DATA ->
********

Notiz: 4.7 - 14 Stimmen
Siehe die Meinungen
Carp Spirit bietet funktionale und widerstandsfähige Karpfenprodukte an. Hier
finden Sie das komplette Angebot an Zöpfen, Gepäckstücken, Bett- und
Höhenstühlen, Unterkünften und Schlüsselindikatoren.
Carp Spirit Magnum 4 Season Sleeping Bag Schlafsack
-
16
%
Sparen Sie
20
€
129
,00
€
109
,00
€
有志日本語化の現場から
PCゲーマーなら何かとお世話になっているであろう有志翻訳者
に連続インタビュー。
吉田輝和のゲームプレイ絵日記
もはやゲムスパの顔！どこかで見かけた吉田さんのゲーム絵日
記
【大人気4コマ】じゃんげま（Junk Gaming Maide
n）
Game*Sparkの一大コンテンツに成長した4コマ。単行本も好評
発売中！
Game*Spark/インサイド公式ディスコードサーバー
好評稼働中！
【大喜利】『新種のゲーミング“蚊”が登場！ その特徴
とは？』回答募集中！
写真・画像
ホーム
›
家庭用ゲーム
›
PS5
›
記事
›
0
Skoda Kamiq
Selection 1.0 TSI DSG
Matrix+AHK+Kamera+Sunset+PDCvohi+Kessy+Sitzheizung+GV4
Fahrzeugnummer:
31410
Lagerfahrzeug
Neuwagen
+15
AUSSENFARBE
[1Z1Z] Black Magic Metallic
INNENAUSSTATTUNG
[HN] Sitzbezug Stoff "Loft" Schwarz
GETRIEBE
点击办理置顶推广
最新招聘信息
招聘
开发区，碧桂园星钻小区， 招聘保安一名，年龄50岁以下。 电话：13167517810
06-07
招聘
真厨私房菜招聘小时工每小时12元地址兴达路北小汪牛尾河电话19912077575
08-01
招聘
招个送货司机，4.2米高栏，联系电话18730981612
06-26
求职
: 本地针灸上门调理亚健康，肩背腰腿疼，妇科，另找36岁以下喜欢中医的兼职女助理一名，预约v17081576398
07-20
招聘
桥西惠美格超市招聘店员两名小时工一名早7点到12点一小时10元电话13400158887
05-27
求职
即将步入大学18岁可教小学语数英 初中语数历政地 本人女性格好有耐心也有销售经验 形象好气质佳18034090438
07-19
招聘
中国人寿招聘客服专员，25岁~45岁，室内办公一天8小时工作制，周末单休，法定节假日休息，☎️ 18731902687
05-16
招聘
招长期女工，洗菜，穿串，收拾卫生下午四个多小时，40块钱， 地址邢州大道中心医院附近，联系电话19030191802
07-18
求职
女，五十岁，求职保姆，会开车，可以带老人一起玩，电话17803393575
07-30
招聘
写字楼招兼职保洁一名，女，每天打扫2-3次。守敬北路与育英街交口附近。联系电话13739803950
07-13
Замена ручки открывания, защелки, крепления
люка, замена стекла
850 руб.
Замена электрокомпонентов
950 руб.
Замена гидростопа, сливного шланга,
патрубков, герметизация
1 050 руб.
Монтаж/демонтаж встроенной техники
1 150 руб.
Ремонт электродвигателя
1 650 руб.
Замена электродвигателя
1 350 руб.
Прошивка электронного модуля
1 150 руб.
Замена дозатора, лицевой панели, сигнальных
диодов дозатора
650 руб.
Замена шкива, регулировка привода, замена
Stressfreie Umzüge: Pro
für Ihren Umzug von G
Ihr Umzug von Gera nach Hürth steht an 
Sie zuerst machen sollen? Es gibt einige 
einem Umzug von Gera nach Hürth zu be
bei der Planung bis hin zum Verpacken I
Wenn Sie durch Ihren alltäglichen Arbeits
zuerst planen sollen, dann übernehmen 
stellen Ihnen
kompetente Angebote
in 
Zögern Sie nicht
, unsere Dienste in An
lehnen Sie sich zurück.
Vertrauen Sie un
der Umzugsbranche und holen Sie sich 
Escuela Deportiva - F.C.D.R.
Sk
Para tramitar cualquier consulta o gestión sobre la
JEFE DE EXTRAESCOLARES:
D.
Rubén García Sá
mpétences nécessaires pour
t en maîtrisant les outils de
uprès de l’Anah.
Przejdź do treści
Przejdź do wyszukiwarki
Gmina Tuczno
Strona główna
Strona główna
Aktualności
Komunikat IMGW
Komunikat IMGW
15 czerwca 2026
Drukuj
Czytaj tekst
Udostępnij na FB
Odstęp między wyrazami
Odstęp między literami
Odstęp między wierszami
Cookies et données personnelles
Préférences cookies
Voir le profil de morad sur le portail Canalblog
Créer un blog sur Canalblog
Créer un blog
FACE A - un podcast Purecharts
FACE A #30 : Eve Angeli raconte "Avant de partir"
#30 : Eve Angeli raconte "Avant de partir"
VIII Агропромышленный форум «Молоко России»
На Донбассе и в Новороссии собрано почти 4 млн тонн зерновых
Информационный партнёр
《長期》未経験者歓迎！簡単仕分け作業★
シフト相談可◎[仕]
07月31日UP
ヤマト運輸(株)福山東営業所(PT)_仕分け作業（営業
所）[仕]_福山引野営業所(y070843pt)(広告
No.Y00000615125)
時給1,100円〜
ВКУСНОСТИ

********

Repeat every line of the material exactly.

YOUR SOLUTION ->
Notiz: 4.7 - 14 Stimmen
Siehe die Meinungen
Carp Spirit bietet funktionale und widerstandsfähige Karpfenprodukte an. Hier
finden Sie das komplette Angebot an Zöpfen, Gepäckstücken, Bett- und
Höhenstühlen, Unterkünften und Schlüsselindikatoren.
Carp Spirit Magnum 4 Season Sleeping Bag Schlafsack
-
16
%
Sparen Sie
20
€
129
,00
€
109
,00
€
有志日本語化の現場から
PCゲーマーなら何かとお世話になっているであろう有志翻訳者
に連続インタビュー。
吉田輝和のゲームプレイ絵日記
もはやゲムスパの顔！どこかで見かけた吉田さんのゲーム絵日
記
【大人気4コマ】じゃんげま（Junk Gaming Maide
n）
Game*Sparkの一大コンテンツに成長した4コマ。単行本も好評
発売中！
Game*Spark/インサイド公式ディスコードサーバー
好評稼働中！
【大喜利】『新種のゲーミング“蚊”が登場！ その特徴
とは？』回答募集中！
写真・画像
ホーム
›
家庭用ゲーム
›
PS5
›
記事
›
0
Skoda Kamiq
Selection 1.0 TSI DSG
Matrix+AHK+Kamera+Sunset+PDCvohi+Kessy+Sitzheizung+GV4
Fahrzeugnummer:
31410
Lagerfahrzeug
Neuwagen
+15
AUSSENFARBE
[1Z1Z] Black Magic Metallic
INNENAUSSTATTUNG
[HN] Sitzbezug Stoff "Loft" Schwarz
GETRIEBE
点击办理置顶推广
最新招聘信息
招聘
开发区，碧桂园星钻小区， 招聘保安一名，年龄50岁以下。 电话：13167517810
06-07
招聘
真厨私房菜招聘小时工每小时12元地址兴达路北小汪牛尾河电话19912077575
08-01
招聘
招个送货司机，4.2米高栏，联系电话18730981612
06-26
求职
: 本地针灸上门调理亚健康，肩背腰腿疼，妇科，另找36岁以下喜欢中医的兼职女助理一名，预约v17081576398
07-20
招聘
桥西惠美格超市招聘店员两名小时工一名早7点到12点一小时10元电话13400158887
05-27
求职
即将步入大学18岁可教小学语数英 初中语数历政地 本人女性格好有耐心也有销售经验 形象好气质佳18034090438
07-19
招聘
中国人寿招聘客服专员，25岁~45岁，室内办公一天8小时工作制，周末单休，法定节假日休息，☎️ 18731902687
05-16
招聘
招长期女工，洗菜，穿串，收拾卫生下午四个多小时，40块钱， 地址邢州大道中心医院附近，联系电话19030191802
07-18
求职
女，五十岁，求职保姆，会开车，可以带老人一起玩，电话17803393575
07-30
招聘
写字楼招兼职保洁一名，女，每天打扫2-3次。守敬北路与育英街交口附近。联系电话13739803950
07-13
Замена ручки открывания, защелки, крепления
люка, замена стекла
850 руб.
Замена электрокомпонентов
950 руб.
Замена гидростопа, сливного шланга,
патрубков, герметизация
1 050 руб.
Монтаж/демонтаж встроенной техники
1 150 руб.
Ремонт электродвигателя
1 650 руб.
Замена электродвигателя
1 350 руб.
Прошивка электронного модуля
1 150 руб.
Замена дозатора, лицевой панели, сигнальных
диодов дозатора
650 руб.
Замена шкива, регулировка привода, замена
Stressfreie Umzüge: Pro
für Ihren Umzug von G
Ihr Umzug von Gera nach Hürth steht an 
Sie zuerst machen sollen? Es gibt einige 
einem Umzug von Gera nach Hürth zu be
bei der Planung bis hin zum Verpacken I
Wenn Sie durch Ihren alltäglichen Arbeits
zuerst planen sollen, dann übernehmen 
stellen Ihnen
kompetente Angebote
in 
Zögern Sie nicht
, unsere Dienste in An
lehnen Sie sich zurück.
Vertrauen Sie un
der Umzugsbranche und holen Sie sich 
Escuela Deportiva - F.C.D.R.
Sk
Para tramitar cualquier consulta o gestión sobre la
JEFE DE EXTRAESCOLARES:
D.
Rubén García Sá
mpétences nécessaires pour
t en maîtrisant les outils de
uprès de l’Anah.
Przejdź do treści
Przejdź do wyszukiwarki
Gmina Tuczno
Strona główna
Strona główna
Aktualności
Komunikat IMGW
Komunikat IMGW
15 czerwca 2026
Drukuj
Czytaj tekst
Udostępnij na FB
Odstęp między wyrazami
Odstęp między literami
Odstęp między wierszami
Cookies et données personnelles
Préférences cookies
Voir le profil de morad sur le portail Canalblog
Créer un blog sur Canalblog
Créer un blog
FACE A - un podcast Purecharts
FACE A #30 : Eve Angeli raconte "Avant de partir"
#30 : Eve Angeli raconte "Avant de partir"
VIII Агропромышленный форум «Молоко России»
На Донбассе и в Новороссии собрано почти 4 млн тонн зерновых
Информационный партнёр
《長期》未経験者歓迎！簡単仕分け作業★
シフト相談可◎[仕]
07月31日UP
ヤマト運輸(株)福山東営業所(PT)_仕分け作業（営業
所）[仕]_福山引野営業所(y070843pt)(広告
No.Y00000615125)
時給1,100円〜
ВКУСНОСТИ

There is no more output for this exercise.